Wireless links have a number of advantages for data communication within machine-control systems, and between these systems and larger facility- and enterprise-level networks. While numerous proprietary wireless standards are available, macroeconomic factors will drive control engineers to gravitate toward implementations based on consumer electronics standards; such as IEEE 802.

08/01/2007


Wireless links have a number of advantages for data communication within machine-control systems, and between these systems and larger facility- and enterprise-level networks. While numerous proprietary wireless standards are available, macroeconomic factors will drive control engineers to gravitate toward implementations based on consumer electronics standards; such as IEEE 802.11 (WiFi), IEEE 802.15.4 (ZigBee), and BlueTooth.

Wireless linking of control-system components (controllers, actuators, and sensors) to each other and larger factory- and enterprise-level local area networks (LANs) provides two decisive advantages over copper-wire or optical fiber interconnections:

  • Reduction or elimination of wire runs reduces the material and installation cost of interconnection infrastructure needed to support automated machinery, and improves maintainability.

  • Freedom of movement unhampered by optical fiber or copper wire tethers is another major advantage. Broken connections in physical links constitute the main maintenance headache associated with motion control. Of course, mobile systems cannot stand to be tethered at all.

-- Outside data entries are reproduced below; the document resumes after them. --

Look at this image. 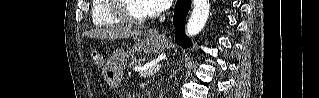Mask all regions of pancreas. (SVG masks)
Wrapping results in <instances>:
<instances>
[{
  "instance_id": "1",
  "label": "pancreas",
  "mask_w": 319,
  "mask_h": 98,
  "mask_svg": "<svg viewBox=\"0 0 319 98\" xmlns=\"http://www.w3.org/2000/svg\"><path fill=\"white\" fill-rule=\"evenodd\" d=\"M144 62L143 59H134L131 64H130V67H133V66H140L142 65Z\"/></svg>"
}]
</instances>
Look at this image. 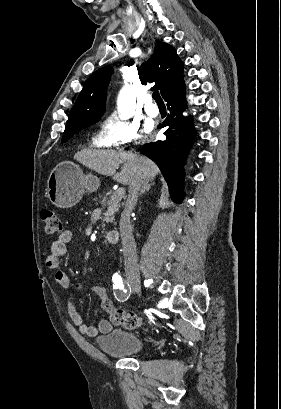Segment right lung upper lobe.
<instances>
[{
  "label": "right lung upper lobe",
  "instance_id": "1",
  "mask_svg": "<svg viewBox=\"0 0 281 409\" xmlns=\"http://www.w3.org/2000/svg\"><path fill=\"white\" fill-rule=\"evenodd\" d=\"M112 73L113 69L105 66L89 77L68 115L66 127H79L100 119ZM138 74L141 83L156 82L153 88L160 90L165 99L183 81V63L172 46L159 43L151 58L141 65Z\"/></svg>",
  "mask_w": 281,
  "mask_h": 409
}]
</instances>
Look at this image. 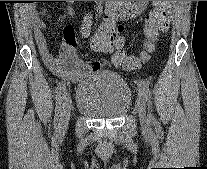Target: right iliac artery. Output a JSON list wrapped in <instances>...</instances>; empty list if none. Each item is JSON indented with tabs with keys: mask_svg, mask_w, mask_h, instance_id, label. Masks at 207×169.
Returning a JSON list of instances; mask_svg holds the SVG:
<instances>
[{
	"mask_svg": "<svg viewBox=\"0 0 207 169\" xmlns=\"http://www.w3.org/2000/svg\"><path fill=\"white\" fill-rule=\"evenodd\" d=\"M92 25V15L88 14L84 17L83 25H82V36L86 37L89 35V31ZM66 94V87L65 83L61 82L56 90V109H55V119L54 124L55 127H59L60 124V118L62 114V106H63V100L64 96Z\"/></svg>",
	"mask_w": 207,
	"mask_h": 169,
	"instance_id": "1",
	"label": "right iliac artery"
}]
</instances>
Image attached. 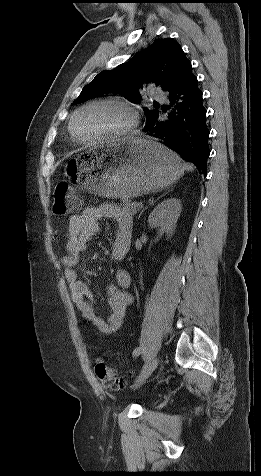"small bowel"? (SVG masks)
Listing matches in <instances>:
<instances>
[{
  "instance_id": "obj_1",
  "label": "small bowel",
  "mask_w": 261,
  "mask_h": 476,
  "mask_svg": "<svg viewBox=\"0 0 261 476\" xmlns=\"http://www.w3.org/2000/svg\"><path fill=\"white\" fill-rule=\"evenodd\" d=\"M103 218L113 219L117 223L111 251L112 258L122 261L126 257L131 244L132 217L117 205L102 204L87 208L71 217L61 264L69 284L71 299L77 309L99 332L111 334L121 326L128 308L133 303V296L128 291L131 285L129 272L124 269L118 270L115 274V284L107 286V301L111 313L107 318H103L95 311L93 296L88 286L79 279L75 269L81 253L87 248L88 240L101 231L99 221Z\"/></svg>"
}]
</instances>
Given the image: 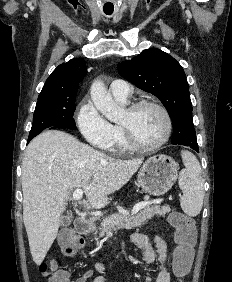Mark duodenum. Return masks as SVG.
Listing matches in <instances>:
<instances>
[{
	"label": "duodenum",
	"instance_id": "obj_1",
	"mask_svg": "<svg viewBox=\"0 0 232 282\" xmlns=\"http://www.w3.org/2000/svg\"><path fill=\"white\" fill-rule=\"evenodd\" d=\"M74 227L79 234H86L90 230L89 220L85 217H78L74 222Z\"/></svg>",
	"mask_w": 232,
	"mask_h": 282
}]
</instances>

The consumer sector is the 800 lb. gorilla in electronics manufacturing. Production volumes for semiconductor components used in consumer electronics are so vast that unit prices are typically small fractions of prices for components used only in more specialized applications. Thus, component costs for consumer-based wireless can be much lower than for proprietary counterparts. In addition, the pool of engineers competent to incorporate consumer standards into control-system designs is much larger than for proprietary standards. These macroeconomic forces drive integrators toward consumer-based standards whenever they are available and can do the job.